_PROBLEM REQUIREMENTS_:
Spot each line in the records below where the word "walls" occurs, then copy it.

Records from a data collection:
****
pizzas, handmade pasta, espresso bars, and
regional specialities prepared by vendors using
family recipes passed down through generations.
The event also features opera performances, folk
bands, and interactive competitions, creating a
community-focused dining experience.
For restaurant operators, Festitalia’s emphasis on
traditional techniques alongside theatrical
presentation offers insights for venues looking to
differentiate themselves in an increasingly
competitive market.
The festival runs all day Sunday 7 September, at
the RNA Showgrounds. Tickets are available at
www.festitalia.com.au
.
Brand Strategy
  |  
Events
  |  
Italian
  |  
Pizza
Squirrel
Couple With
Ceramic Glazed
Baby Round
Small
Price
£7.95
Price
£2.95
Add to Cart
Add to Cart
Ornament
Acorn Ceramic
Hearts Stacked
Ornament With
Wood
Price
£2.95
****
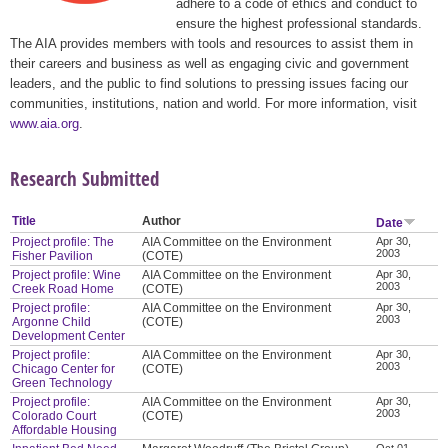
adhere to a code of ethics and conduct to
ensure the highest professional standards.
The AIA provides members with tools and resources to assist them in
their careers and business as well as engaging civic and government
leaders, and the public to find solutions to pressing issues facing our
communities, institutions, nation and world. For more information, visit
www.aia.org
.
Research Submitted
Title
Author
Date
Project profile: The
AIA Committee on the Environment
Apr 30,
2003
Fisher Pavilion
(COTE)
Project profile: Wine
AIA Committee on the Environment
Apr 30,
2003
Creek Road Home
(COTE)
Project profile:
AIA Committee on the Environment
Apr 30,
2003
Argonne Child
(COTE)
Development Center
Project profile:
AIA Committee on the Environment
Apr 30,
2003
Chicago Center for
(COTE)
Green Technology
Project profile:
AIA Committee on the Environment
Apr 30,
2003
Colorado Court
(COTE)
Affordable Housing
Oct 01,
****
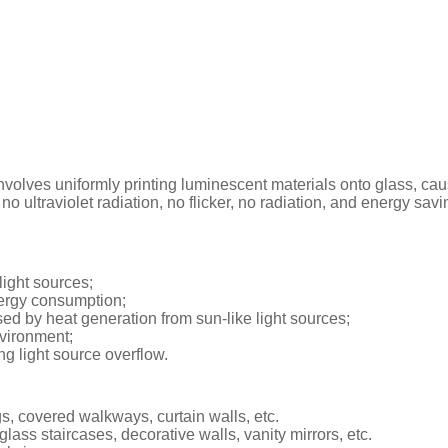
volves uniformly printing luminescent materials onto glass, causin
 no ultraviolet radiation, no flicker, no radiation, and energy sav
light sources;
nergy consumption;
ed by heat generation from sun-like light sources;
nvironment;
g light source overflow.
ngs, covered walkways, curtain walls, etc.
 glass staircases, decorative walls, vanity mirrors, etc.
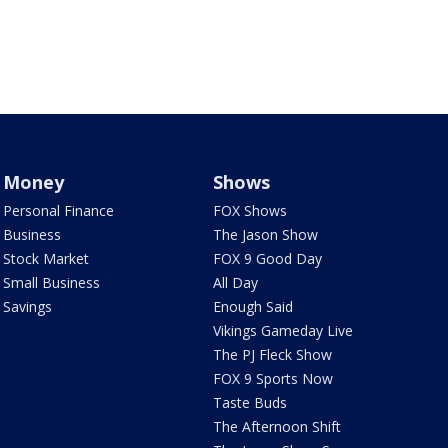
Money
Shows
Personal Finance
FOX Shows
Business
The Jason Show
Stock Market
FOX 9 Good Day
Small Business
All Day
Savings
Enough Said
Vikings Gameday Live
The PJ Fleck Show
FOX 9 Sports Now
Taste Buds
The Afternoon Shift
****
_RESPONSE_:
ngs, covered walkways, curtain walls, etc.
 glass staircases, decorative walls, vanity mirrors, etc.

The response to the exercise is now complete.